De Rojas has an eight-year-old daughter and acknowledges that people power is the key to any company, even a virtual one. Employees at Informix are encouraged to bring their children to work for one day every half-term.

"The internet has created so much instability. Normal people, not just execs, are chasing rainbows and stock options. But any of my consultants will tell you they don't want to work for dot.coms. These companies are so competitive, they change their minds every half-hour about a project. They have a valuation and their whole job is to sustain that, whereas traditional businesses built value slowly and managed expectations. My advice would be to only work for a dot.com which doesn't have a manic doberman in charge. It comes back to having a solid management team that understands what's possible."

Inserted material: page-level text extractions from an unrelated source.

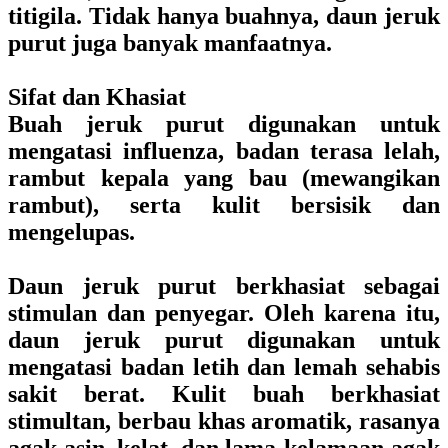
titigila. Tidak hanya buahnya, daun jeruk
purut juga banyak manfaatnya.
Sifat dan Khasiat
Buah jeruk purut digunakan untuk
mengatasi influenza, badan terasa lelah,
rambut kepala yang bau (mewangikan
rambut), serta kulit bersisik dan
mengelupas.
Daun jeruk purut berkhasiat sebagai
stimulan dan penyegar. Oleh karena itu,
daun jeruk purut digunakan untuk
mengatasi badan letih dan lemah sehabis
sakit berat. Kulit buah berkhasiat
stimultan, berbau khas aromatik, rasanya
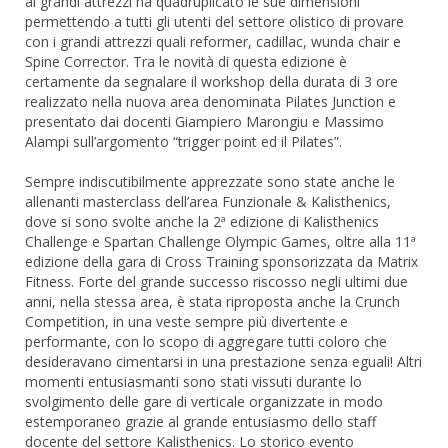
ai grandi attrezzi ha quadruplicato le sue dimensioni
permettendo a tutti gli utenti del settore olistico di provare
con i grandi attrezzi quali reformer, cadillac, wunda chair e
Spine Corrector. Tra le novità di questa edizione è
certamente da segnalare il workshop della durata di 3 ore
realizzato nella nuova area denominata Pilates Junction e
presentato dai docenti Giampiero Marongiu e Massimo
Alampi sull’argomento “trigger point ed il Pilates”.
Sempre indiscutibilmente apprezzate sono state anche le
allenanti masterclass dell’area Funzionale & Kalisthenics,
dove si sono svolte anche la 2ª edizione di Kalisthenics
Challenge e Spartan Challenge Olympic Games, oltre alla 11ª
edizione della gara di Cross Training sponsorizzata da Matrix
Fitness. Forte del grande successo riscosso negli ultimi due
anni, nella stessa area, è stata riproposta anche la Crunch
Competition, in una veste sempre più divertente e
performante, con lo scopo di aggregare tutti coloro che
desideravano cimentarsi in una prestazione senza eguali! Altri
momenti entusiasmanti sono stati vissuti durante lo
svolgimento delle gare di verticale organizzate in modo
estemporaneo grazie al grande entusiasmo dello staff
docente del settore Kalisthenics. Lo storico evento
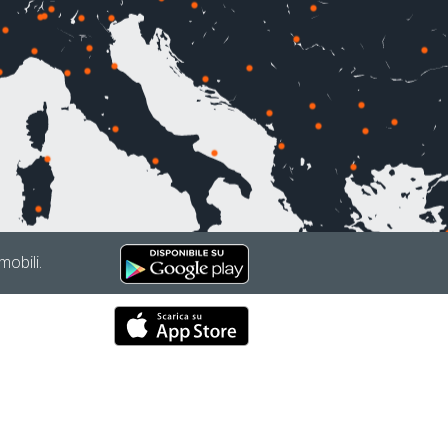
mobili.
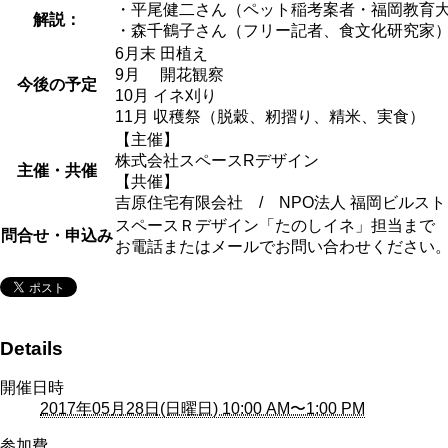
・平尾健二さん（ペット稲考案者・福岡教育
解説：
・森千鶴子さん（フリー記者、食文化研究家
6月末 田植え
9月 開花観察
今後の予定
10月 イネ刈り
11月 収穫祭（脱穀、籾摺り、精米、実食）
【主催】
株式会社スペースRデザイン
主催・共催
【共催】
吉原住宅有限会社 / NPO法人 福岡ビルス
スペースＲデザイン「たのしイネ」担当ま
問合せ・申込み
お電話またはメールでお問い合わせください
Details
開催日時
2017年05月28日(日曜日) 10:00 AM〜1:00 PM
参加費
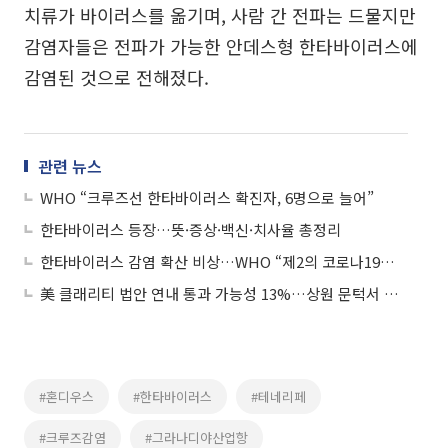
치류가 바이러스를 옮기며, 사람 간 전파는 드물지만
감염자들은 전파가 가능한 안데스형 한타바이러스에
감염된 것으로 전해졌다.
관련 뉴스
WHO “크루즈선 한타바이러스 확진자, 6명으로 늘어”
한타바이러스 등장…뜻·증상·백신·치사율 총정리
한타바이러스 감염 확산 비상…WHO “제2의 코로나19는 아냐”
美 클래리티 법안 연내 통과 가능성 13%…상원 문턱서 제동
#혼디우스
#한타바이러스
#테네리페
#크루즈감염
#그라나디야산업항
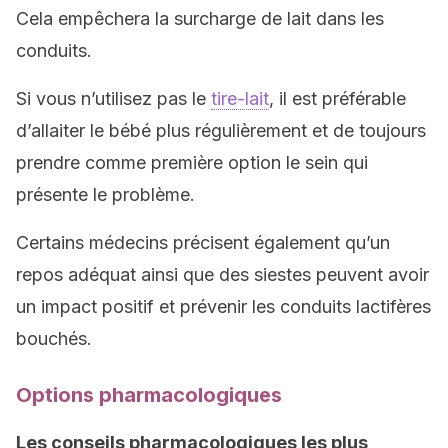
Cela empêchera la surcharge de lait dans les
conduits.
Si vous n’utilisez pas le
tire-lait
, il est préférable
d’allaiter le bébé plus régulièrement et de toujours
prendre comme première option le sein qui
présente le problème.
Certains médecins précisent également qu’un
repos adéquat ainsi que des siestes peuvent avoir
un impact positif et prévenir les conduits lactifères
bouchés.
Options pharmacologiques
Les conseils pharmacologiques les plus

De Rojas is punting in the opposite direction, polishing a lumbering corporation into a fleet-footed athlete. Her track record in company growth is excellent, but she is looking further afield than company walls.

"The market is moving incredibly fast and users are unforgiving - there's no tolerance of failure. I think to myself when I boot up my PC, it's taking a long time, and even my daughter, turning on her PlayStation, complains that it takes four or five seconds.

"You have to laugh, but I think she's right. Eight-year-olds really understand the intuitive nature of the interface. We will soon be seeing PlayStation-type graphics with moving video and voice recognition; devices are going to be inexpensive and the internet itself will be free," she predicts. "It's going to be content that's king without a doubt. Whoever owns content will be the one to make money."